Kimberly nennt das Beispiel Arsen in Reis: Erwärmte Böden und tauender Permafrost führen zu einer erhöhten Konzentration natürlicher Schwermetalle. Da Reis in gefluteten Feldern angebaut wird, nimmt er Arsen aus dem Boden besonders leicht auf – und gelangt so in unsere Ernährung. Das ist keine theoretische Gefahr, sondern Realität in heutigen Lieferketten.

Solche Erkenntnisse stammen nicht aus einem einzigen Fachgebiet. Es braucht Umweltwissenschaften, Chemie, Agronomie und Risikobewertung – und wieder wird deutlich: Lebensmittelsicherheit muss durch viele Linsen betrachtet werden – mit geteilter Verantwortung.

Sicherheitslücken: Ohne Überwachung keine Sicherheit

Ein ernüchternder Aspekt des WHO-Programms war die globale Ungleichheit im Bereich Lebensmittelsicherheit. In einigen Regionen fehlt ein nationales Überwachungssystem für Krankheiten, es gibt keine regelmäßige Kontaminationskontrolle – und mitunter nicht einmal Laborinfrastruktur.

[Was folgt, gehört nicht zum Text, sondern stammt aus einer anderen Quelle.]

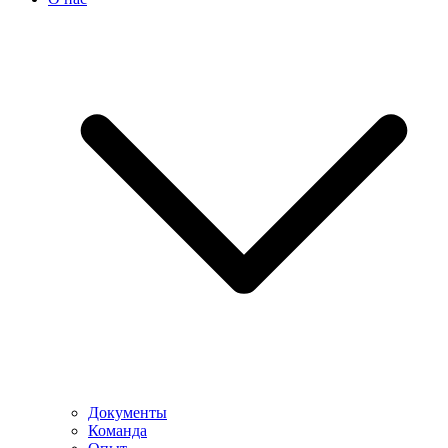
Документы
Команда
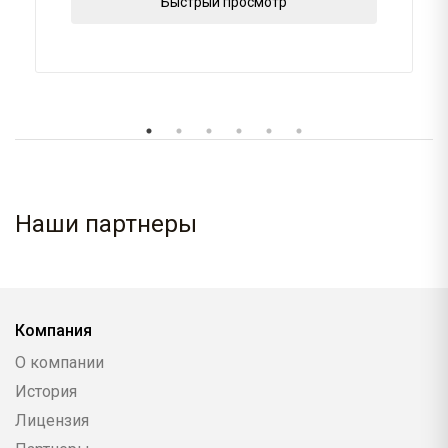
Быстрый просмотр
Наши партнеры
Компания
О компании
История
Лицензия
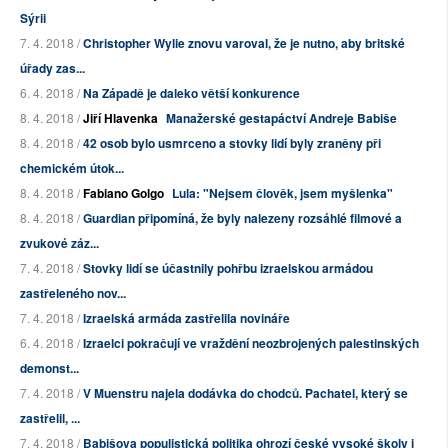
Sýrii
7. 4. 2018 /
Christopher Wylie znovu varoval, že je nutno, aby britské
úřady zas...
6. 4. 2018 /
Na Západě je daleko větší konkurence
8. 4. 2018 /
Jiří Hlavenka
Manažerské gestapáctví Andreje Babiše
8. 4. 2018 /
42 osob bylo usmrceno a stovky lidí byly zraněny při
chemickém útok...
8. 4. 2018 /
Fabiano Golgo
Lula: "Nejsem člověk, jsem myšlenka"
8. 4. 2018 /
Guardian připomíná, že byly nalezeny rozsáhlé filmové a
zvukové záz...
7. 4. 2018 /
Stovky lidí se účastnily pohřbu izraelskou armádou
zastřeleného nov...
7. 4. 2018 /
Izraelská armáda zastřelila novináře
6. 4. 2018 /
Izraelci pokračují ve vraždění neozbrojených palestinských
demonst...
7. 4. 2018 /
V Muenstru najela dodávka do chodců. Pachatel, který se
zastřelil, ...
7. 4. 2018 /
Babišova populistická politika ohrozí české vysoké školy i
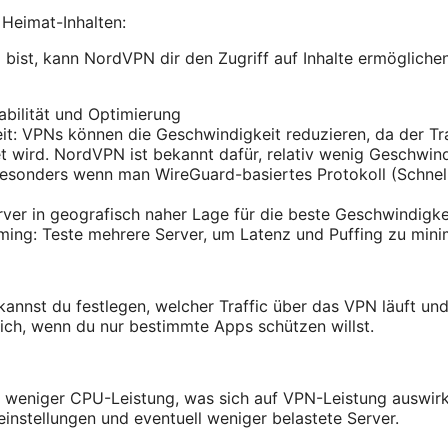
Heimat-Inhalten:
bist, kann NordVPN dir den Zugriff auf Inhalte ermöglichen
abilität und Optimierung
t: VPNs können die Geschwindigkeit reduzieren, da der Tra
t wird. NordVPN ist bekannt dafür, relativ wenig Geschwin
besonders wenn man WireGuard-basiertes Protokoll (Schnel
ver in geografisch naher Lage für die beste Geschwindigke
ming: Teste mehrere Server, um Latenz und Puffing zu mini
kannst du festlegen, welcher Traffic über das VPN läuft und
zlich, wenn du nur bestimmte Apps schützen willst.
n weniger CPU-Leistung, was sich auf VPN-Leistung auswir
einstellungen und eventuell weniger belastete Server.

Für Länder, die Lebensmittel importieren, ist das kein „anderes Problem“. Lebensmittel-Lieferketten sind global. Selbst mit starken lokalen Regulierungen bleibt ein Risiko bestehen, wenn Herkunftsländer keine Daten zu Risiken liefern können. Fehlen diese Daten, kann Risiko weder verstanden noch gesteuert werden.

Dieser Mangel betrifft nicht nur Behörden oder Produzenten – er beeinflusst, wie Entscheidungen getroffen und Prioritäten gesetzt werden. Globale Lebensmittelsicherheit erfordert gemeinsame Transparenz. Ohne sie navigieren wir mit einer unvollständigen Karte.

Es geht nicht um Schuldzuweisungen, sondern um kollektive Verantwortung. Jedes Land, jeder Akteur in der Lieferkette trägt dazu bei, das globale Sicherheitsniveau anzuheben.

 

Technologie hilft – aber ersetzt keine Menschen

Künstliche Intelligenz wird als Instrument zur Ausbruchsvorhersage und Risikomodellierung diskutiert – aber die Expert*innen waren sich einig: AI kann unterstützen, aber nicht ersetzen.

Frühwarnungen und Mustererkennung sind hilfreich, doch Validierung, Kontext, kritisches Denken und Zusammenarbeit bleiben unerlässlich. Kimberly dazu:
„Es ist kein Selbstläufer. Daten müssen von Menschen mit Fachwissen geprüft, hinterfragt und verstanden werden. Dort beginnt das echte Risikomanagement.“

 

Globale Resilienz aufbauen

Es gibt keine Einzellösung: Kein System und keine Technologie allein wird die Lebensmittelsicherheit verbessern. Es ist ein kollektiver Kraftakt, der auf vielen Formen der Wissenschaft beruht. Er verlangt sektor- und grenzübergreifende Zusammenarbeit.

Die Herausforderung ist nicht neu – aber die Gelegenheit, mit Klarheit, Zielstrebigkeit und geteilter Verantwortung zu handeln, war nie größer.

Es braucht ein Dorf. Die Frage ist: Sind wir bereit, es gemeinsam aufzubauen?